» **TASK**
Please count the lines in the records below that include the word "fileToGenerativePart" and report only the total.

» **INFORMATION SHOWN**
+===+

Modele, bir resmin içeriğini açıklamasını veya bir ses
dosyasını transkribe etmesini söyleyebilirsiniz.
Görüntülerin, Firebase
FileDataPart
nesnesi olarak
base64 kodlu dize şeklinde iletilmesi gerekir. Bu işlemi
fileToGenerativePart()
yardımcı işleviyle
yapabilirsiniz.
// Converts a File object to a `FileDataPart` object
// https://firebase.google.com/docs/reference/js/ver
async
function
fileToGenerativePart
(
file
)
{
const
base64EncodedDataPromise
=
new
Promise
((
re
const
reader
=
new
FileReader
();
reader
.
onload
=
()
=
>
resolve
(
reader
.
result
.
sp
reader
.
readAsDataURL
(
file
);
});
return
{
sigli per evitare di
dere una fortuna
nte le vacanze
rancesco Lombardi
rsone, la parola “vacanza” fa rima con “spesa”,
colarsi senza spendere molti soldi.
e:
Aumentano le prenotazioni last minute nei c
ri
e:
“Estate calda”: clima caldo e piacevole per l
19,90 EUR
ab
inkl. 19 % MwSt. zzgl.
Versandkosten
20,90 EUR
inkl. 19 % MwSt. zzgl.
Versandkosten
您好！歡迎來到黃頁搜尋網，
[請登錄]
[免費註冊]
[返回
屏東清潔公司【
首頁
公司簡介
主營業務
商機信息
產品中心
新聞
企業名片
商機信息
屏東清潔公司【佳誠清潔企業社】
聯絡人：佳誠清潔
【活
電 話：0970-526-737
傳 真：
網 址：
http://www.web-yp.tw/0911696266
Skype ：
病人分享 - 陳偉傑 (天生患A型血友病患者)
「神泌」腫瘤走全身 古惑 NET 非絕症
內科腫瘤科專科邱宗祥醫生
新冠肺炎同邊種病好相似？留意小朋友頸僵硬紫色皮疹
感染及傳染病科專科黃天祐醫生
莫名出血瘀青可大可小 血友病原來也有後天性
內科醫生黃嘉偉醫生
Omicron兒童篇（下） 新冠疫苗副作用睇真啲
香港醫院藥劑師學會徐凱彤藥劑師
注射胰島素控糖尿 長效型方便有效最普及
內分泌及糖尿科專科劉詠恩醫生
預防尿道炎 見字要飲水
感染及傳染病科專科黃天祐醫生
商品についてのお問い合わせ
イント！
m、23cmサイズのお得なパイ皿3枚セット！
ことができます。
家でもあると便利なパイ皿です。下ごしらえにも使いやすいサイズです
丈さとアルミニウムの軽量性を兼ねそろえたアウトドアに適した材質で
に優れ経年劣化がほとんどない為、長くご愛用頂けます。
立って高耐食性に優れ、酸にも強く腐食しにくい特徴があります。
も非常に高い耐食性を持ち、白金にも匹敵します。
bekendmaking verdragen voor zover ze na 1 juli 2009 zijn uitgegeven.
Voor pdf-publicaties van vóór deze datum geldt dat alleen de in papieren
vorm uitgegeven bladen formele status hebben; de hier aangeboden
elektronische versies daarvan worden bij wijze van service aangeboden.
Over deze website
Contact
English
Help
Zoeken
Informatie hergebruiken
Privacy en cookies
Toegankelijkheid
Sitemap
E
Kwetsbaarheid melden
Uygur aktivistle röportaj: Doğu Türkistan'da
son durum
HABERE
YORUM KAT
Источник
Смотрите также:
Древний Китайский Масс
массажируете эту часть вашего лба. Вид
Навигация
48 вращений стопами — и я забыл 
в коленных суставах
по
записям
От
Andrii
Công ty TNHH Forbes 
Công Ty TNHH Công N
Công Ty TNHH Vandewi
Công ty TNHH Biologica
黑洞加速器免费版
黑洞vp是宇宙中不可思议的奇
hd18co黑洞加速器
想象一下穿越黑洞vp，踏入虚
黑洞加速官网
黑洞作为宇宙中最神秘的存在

+===+

» **SOLUTION FOR THIS TASK**
2